┌─ Record set

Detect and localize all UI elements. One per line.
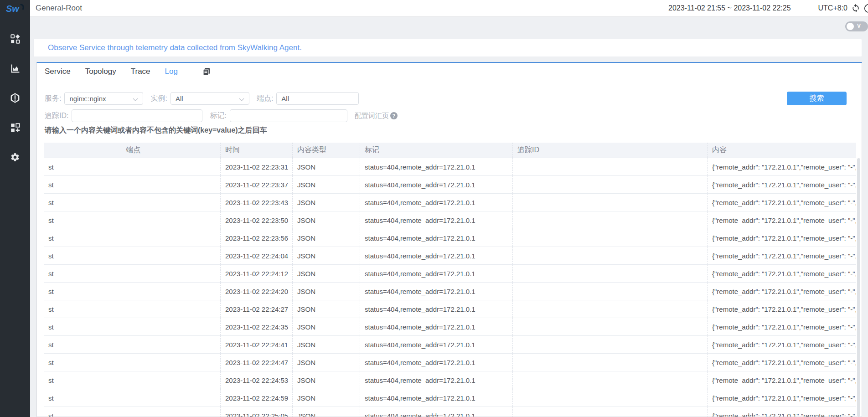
cell-content-type: JSON	[293, 389, 360, 407]
info-icon[interactable]	[864, 4, 868, 13]
cell-tags: status=404,remote_addr=172.21.0.1	[360, 211, 513, 229]
cell-endpoint	[121, 407, 221, 417]
tab-topology[interactable]: Topology	[85, 67, 116, 76]
cell-time: 2023-11-02 22:23:56	[221, 229, 293, 247]
table-row[interactable]: st 2023-11-02 22:23:37 JSON status=404,r…	[44, 176, 856, 194]
top-bar: General-Root 2023-11-02 21:55 ~ 2023-11-…	[30, 0, 868, 17]
search-hint: 请输入一个内容关键词或者内容不包含的关键词(key=value)之后回车	[45, 126, 267, 135]
table-row[interactable]: st 2023-11-02 22:24:35 JSON status=404,r…	[44, 318, 856, 336]
question-circle-icon[interactable]: ?	[390, 112, 398, 119]
service-select[interactable]: nginx::nginx	[64, 92, 143, 105]
gear-icon	[10, 152, 20, 164]
notice-bar: Observe Service through telemetry data c…	[33, 39, 862, 57]
cell-time: 2023-11-02 22:24:12	[221, 265, 293, 282]
cell-tags: status=404,remote_addr=172.21.0.1	[360, 158, 513, 175]
table-row[interactable]: st 2023-11-02 22:23:50 JSON status=404,r…	[44, 211, 856, 229]
cell-time: 2023-11-02 22:24:47	[221, 354, 293, 371]
table-row[interactable]: st 2023-11-02 22:24:04 JSON status=404,r…	[44, 247, 856, 265]
tags-input[interactable]	[230, 109, 347, 122]
cell-content: {"remote_addr": "172.21.0.1","remote_use…	[708, 283, 856, 300]
cell-service: st	[44, 336, 121, 353]
endpoint-input[interactable]	[276, 92, 359, 105]
table-row[interactable]: st 2023-11-02 22:24:41 JSON status=404,r…	[44, 336, 856, 354]
sidebar-item-alerting[interactable]	[10, 93, 21, 104]
trace-id-input-field[interactable]	[77, 112, 197, 120]
cell-content: {"remote_addr": "172.21.0.1","remote_use…	[708, 158, 856, 175]
tab-log[interactable]: Log	[165, 67, 178, 76]
table-row[interactable]: st 2023-11-02 22:23:43 JSON status=404,r…	[44, 194, 856, 211]
table-row[interactable]: st 2023-11-02 22:23:31 JSON status=404,r…	[44, 158, 856, 176]
search-button[interactable]: 搜索	[787, 92, 847, 105]
tab-service[interactable]: Service	[45, 67, 71, 76]
trace-id-input[interactable]	[72, 109, 202, 122]
cell-endpoint	[121, 283, 221, 300]
cell-time: 2023-11-02 22:24:41	[221, 336, 293, 353]
alert-hexagon-icon	[10, 93, 20, 105]
cell-tags: status=404,remote_addr=172.21.0.1	[360, 336, 513, 353]
cell-tags: status=404,remote_addr=172.21.0.1	[360, 371, 513, 389]
cell-tags: status=404,remote_addr=172.21.0.1	[360, 354, 513, 371]
tags-label: 标记:	[210, 111, 226, 121]
cell-content-type: JSON	[293, 283, 360, 300]
cell-tags: status=404,remote_addr=172.21.0.1	[360, 300, 513, 318]
table-row[interactable]: st 2023-11-02 22:24:47 JSON status=404,r…	[44, 354, 856, 371]
filter-row-primary: 服务: nginx::nginx 实例: All 端点:	[45, 92, 359, 105]
copy-document-icon[interactable]	[202, 67, 211, 76]
version-toggle[interactable]: V	[845, 21, 868, 31]
grid-plus-icon	[10, 123, 20, 134]
sidebar-item-metrics[interactable]	[10, 64, 21, 75]
tab-trace[interactable]: Trace	[131, 67, 150, 76]
cell-trace-id	[513, 229, 708, 247]
tab-bar: Service Topology Trace Log	[45, 67, 211, 76]
cell-content-type: JSON	[293, 371, 360, 389]
instance-label: 实例:	[150, 94, 167, 103]
timezone-label: UTC+8:0	[818, 4, 847, 12]
table-scrollbar[interactable]	[857, 158, 860, 417]
cell-trace-id	[513, 265, 708, 282]
sidebar-item-dashboards[interactable]	[10, 34, 21, 45]
cell-service: st	[44, 318, 121, 335]
table-row[interactable]: st 2023-11-02 22:25:05 JSON status=404,r…	[44, 407, 856, 417]
cell-tags: status=404,remote_addr=172.21.0.1	[360, 318, 513, 335]
chevron-down-icon	[239, 95, 244, 103]
cell-trace-id	[513, 336, 708, 353]
cell-time: 2023-11-02 22:24:20	[221, 283, 293, 300]
cell-service: st	[44, 176, 121, 193]
cell-endpoint	[121, 211, 221, 229]
cell-time: 2023-11-02 22:24:59	[221, 389, 293, 407]
vocabulary-link[interactable]: 配置词汇页	[355, 112, 389, 120]
cell-time: 2023-11-02 22:23:50	[221, 211, 293, 229]
cell-content: {"remote_addr": "172.21.0.1","remote_use…	[708, 354, 856, 371]
cell-content: {"remote_addr": "172.21.0.1","remote_use…	[708, 265, 856, 282]
table-row[interactable]: st 2023-11-02 22:24:12 JSON status=404,r…	[44, 265, 856, 283]
cell-content: {"remote_addr": "172.21.0.1","remote_use…	[708, 176, 856, 193]
cell-content: {"remote_addr": "172.21.0.1","remote_use…	[708, 300, 856, 318]
skywalking-logo[interactable]: Sw	[0, 0, 30, 17]
endpoint-input-field[interactable]	[281, 95, 354, 103]
table-row[interactable]: st 2023-11-02 22:24:53 JSON status=404,r…	[44, 371, 856, 389]
table-row[interactable]: st 2023-11-02 22:24:20 JSON status=404,r…	[44, 283, 856, 300]
bar-chart-icon	[10, 64, 20, 75]
cell-endpoint	[121, 371, 221, 389]
sidebar-item-marketplace[interactable]	[10, 123, 21, 134]
instance-select[interactable]: All	[170, 92, 249, 105]
col-endpoint: 端点	[121, 143, 221, 158]
col-time: 时间	[221, 143, 293, 158]
service-label: 服务:	[45, 94, 61, 103]
sidebar-item-settings[interactable]	[10, 153, 21, 164]
cell-tags: status=404,remote_addr=172.21.0.1	[360, 407, 513, 417]
service-select-value: nginx::nginx	[69, 95, 106, 103]
cell-content-type: JSON	[293, 229, 360, 247]
cell-time: 2023-11-02 22:25:05	[221, 407, 293, 417]
cell-trace-id	[513, 247, 708, 264]
table-row[interactable]: st 2023-11-02 22:23:56 JSON status=404,r…	[44, 229, 856, 247]
table-row[interactable]: st 2023-11-02 22:24:59 JSON status=404,r…	[44, 389, 856, 407]
time-range-picker[interactable]: 2023-11-02 21:55 ~ 2023-11-02 22:25	[668, 4, 791, 12]
refresh-icon[interactable]	[851, 4, 860, 13]
table-body: st 2023-11-02 22:23:31 JSON status=404,r…	[44, 158, 856, 417]
cell-content: {"remote_addr": "172.21.0.1","remote_use…	[708, 229, 856, 247]
filter-row-secondary: 追踪ID: 标记: 配置词汇页 ?	[45, 109, 398, 122]
cell-time: 2023-11-02 22:24:53	[221, 371, 293, 389]
table-row[interactable]: st 2023-11-02 22:24:27 JSON status=404,r…	[44, 300, 856, 318]
tags-input-field[interactable]	[235, 112, 342, 120]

└─

- **Goal of the exercise**: Report how many lines in the material contain "instance". Write the number and stop.

- **Solution to this problem**: 2